* [ABOUT THIS TASK]
Find where "Adolf Böttger" appears in the records below, then return that line and every later line exactly, stopping only at the last line.

[Page-level text extractions]
⟨

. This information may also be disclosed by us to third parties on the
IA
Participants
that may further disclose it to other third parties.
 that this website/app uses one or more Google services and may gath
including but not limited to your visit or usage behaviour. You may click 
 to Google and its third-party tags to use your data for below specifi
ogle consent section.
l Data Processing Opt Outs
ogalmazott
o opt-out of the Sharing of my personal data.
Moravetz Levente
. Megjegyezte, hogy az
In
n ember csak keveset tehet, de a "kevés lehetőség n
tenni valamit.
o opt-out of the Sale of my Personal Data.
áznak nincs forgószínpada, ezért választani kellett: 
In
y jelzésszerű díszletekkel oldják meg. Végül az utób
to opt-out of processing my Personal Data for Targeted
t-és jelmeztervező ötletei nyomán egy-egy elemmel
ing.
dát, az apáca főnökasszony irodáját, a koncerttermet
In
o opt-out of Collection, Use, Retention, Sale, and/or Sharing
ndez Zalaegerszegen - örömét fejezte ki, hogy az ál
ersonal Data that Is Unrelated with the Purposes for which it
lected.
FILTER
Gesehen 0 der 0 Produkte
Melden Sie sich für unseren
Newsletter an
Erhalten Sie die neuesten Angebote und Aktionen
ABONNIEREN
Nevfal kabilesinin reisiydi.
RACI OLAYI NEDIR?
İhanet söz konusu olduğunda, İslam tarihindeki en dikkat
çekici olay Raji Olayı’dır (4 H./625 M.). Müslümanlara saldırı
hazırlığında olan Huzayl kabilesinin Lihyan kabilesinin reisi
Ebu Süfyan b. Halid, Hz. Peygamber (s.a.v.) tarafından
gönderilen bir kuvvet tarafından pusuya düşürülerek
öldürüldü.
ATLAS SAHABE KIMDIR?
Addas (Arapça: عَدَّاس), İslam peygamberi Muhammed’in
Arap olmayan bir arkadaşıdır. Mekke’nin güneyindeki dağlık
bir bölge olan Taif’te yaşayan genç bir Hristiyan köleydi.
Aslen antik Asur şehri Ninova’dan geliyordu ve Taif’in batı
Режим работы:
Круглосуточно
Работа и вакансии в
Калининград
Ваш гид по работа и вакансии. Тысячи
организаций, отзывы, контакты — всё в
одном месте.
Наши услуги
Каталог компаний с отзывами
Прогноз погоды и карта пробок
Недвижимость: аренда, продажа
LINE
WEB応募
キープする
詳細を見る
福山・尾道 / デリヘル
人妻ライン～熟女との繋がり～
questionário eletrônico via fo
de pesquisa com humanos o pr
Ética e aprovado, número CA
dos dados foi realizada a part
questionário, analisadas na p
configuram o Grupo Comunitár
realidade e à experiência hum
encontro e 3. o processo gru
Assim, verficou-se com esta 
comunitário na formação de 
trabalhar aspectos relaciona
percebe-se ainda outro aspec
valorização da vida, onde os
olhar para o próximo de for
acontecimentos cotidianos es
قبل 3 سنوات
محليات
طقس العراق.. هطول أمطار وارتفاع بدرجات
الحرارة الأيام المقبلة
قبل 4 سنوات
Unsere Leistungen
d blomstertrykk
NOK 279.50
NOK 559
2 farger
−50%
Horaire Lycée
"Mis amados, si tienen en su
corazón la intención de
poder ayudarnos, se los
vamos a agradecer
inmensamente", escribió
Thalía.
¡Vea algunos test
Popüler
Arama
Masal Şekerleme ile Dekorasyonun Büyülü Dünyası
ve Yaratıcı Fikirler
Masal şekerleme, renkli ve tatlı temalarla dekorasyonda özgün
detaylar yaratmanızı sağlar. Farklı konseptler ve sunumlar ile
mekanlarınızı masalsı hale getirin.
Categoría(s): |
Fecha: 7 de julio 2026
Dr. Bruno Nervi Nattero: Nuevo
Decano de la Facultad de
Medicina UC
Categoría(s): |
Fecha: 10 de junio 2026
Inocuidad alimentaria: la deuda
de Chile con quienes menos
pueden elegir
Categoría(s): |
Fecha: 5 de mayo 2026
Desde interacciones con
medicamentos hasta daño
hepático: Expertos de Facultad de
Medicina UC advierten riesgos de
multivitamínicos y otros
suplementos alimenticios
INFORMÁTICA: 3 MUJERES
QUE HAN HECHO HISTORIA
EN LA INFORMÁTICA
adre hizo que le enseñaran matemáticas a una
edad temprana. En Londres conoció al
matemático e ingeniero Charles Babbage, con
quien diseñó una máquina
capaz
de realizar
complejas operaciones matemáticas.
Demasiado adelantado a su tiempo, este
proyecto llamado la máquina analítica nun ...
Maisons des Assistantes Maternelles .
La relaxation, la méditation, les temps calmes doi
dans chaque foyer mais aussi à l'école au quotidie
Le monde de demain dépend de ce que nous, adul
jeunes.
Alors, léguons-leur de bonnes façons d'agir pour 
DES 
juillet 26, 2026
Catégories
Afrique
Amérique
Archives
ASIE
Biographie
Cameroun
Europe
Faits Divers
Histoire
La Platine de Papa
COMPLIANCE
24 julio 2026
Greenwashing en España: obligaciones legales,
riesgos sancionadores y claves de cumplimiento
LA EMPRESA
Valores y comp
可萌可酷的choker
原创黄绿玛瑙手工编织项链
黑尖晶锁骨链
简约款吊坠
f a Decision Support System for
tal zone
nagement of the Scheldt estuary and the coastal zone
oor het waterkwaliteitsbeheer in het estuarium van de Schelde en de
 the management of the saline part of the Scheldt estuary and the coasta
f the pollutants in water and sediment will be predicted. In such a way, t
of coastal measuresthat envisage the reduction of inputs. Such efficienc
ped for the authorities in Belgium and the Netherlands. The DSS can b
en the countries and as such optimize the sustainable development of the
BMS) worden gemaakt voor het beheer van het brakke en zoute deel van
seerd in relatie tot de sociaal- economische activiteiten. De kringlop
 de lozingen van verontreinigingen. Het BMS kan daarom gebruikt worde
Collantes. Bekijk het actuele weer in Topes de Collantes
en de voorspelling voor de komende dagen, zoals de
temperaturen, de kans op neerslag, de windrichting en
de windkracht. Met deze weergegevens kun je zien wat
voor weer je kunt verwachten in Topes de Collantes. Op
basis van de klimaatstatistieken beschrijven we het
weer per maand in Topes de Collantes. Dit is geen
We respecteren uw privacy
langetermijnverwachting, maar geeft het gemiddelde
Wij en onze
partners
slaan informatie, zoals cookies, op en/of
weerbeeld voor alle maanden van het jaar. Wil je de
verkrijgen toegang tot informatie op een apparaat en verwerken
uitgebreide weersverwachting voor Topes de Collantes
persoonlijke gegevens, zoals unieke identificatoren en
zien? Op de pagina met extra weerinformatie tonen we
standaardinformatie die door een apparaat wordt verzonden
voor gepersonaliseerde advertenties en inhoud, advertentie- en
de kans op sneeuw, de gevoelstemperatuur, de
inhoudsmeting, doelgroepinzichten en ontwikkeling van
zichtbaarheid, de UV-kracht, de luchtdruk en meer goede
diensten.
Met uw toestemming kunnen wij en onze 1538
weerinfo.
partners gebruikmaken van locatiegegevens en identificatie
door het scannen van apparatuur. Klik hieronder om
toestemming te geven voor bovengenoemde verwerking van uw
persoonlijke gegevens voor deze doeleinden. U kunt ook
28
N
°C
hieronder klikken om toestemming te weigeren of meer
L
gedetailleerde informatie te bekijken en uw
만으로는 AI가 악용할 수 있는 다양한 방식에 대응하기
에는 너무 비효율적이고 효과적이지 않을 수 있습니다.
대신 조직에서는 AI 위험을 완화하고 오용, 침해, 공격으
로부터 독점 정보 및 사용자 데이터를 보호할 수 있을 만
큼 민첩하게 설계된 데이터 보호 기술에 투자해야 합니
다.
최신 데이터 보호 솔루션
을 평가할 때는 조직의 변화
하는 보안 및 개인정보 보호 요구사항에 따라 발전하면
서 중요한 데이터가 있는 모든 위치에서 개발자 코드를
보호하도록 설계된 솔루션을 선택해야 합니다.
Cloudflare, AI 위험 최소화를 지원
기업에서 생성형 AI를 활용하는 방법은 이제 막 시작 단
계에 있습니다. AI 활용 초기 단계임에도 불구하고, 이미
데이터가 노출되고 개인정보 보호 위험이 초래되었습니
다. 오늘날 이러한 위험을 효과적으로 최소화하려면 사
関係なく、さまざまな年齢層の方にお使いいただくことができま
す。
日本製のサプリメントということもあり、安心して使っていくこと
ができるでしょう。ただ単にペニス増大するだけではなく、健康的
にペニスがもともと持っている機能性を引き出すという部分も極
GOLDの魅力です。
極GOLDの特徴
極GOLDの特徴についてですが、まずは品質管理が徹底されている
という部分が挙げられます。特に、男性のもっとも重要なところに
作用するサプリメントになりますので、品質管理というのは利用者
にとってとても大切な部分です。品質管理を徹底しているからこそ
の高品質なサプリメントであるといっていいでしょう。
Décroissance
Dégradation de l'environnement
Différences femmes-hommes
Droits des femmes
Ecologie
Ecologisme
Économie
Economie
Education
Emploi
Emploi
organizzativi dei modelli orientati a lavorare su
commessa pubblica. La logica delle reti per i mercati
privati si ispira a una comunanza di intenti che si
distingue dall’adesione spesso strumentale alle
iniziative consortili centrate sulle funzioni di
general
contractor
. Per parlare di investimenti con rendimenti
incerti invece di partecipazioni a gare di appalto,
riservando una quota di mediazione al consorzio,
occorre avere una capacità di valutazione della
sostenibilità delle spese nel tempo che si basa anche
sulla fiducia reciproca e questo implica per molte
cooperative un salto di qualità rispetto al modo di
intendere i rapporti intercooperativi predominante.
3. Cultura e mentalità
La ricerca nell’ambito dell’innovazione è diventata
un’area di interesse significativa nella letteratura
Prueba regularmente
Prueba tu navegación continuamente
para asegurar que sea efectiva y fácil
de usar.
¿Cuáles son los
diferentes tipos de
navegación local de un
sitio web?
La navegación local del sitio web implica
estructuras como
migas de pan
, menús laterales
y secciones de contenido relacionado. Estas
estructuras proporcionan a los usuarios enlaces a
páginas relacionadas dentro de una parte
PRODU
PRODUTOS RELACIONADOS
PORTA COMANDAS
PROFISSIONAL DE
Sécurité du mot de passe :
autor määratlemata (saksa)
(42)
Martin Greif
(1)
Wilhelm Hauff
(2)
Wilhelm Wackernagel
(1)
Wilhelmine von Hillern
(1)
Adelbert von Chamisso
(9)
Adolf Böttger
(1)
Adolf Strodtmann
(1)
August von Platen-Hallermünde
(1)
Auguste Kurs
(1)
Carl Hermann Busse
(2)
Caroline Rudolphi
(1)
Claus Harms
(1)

⟩

* [ANSWER TO THIS PROBLEM]
Adolf Böttger
(1)
Adolf Strodtmann
(1)
August von Platen-Hallermünde
(1)
Auguste Kurs
(1)
Carl Hermann Busse
(2)
Caroline Rudolphi
(1)
Claus Harms
(1)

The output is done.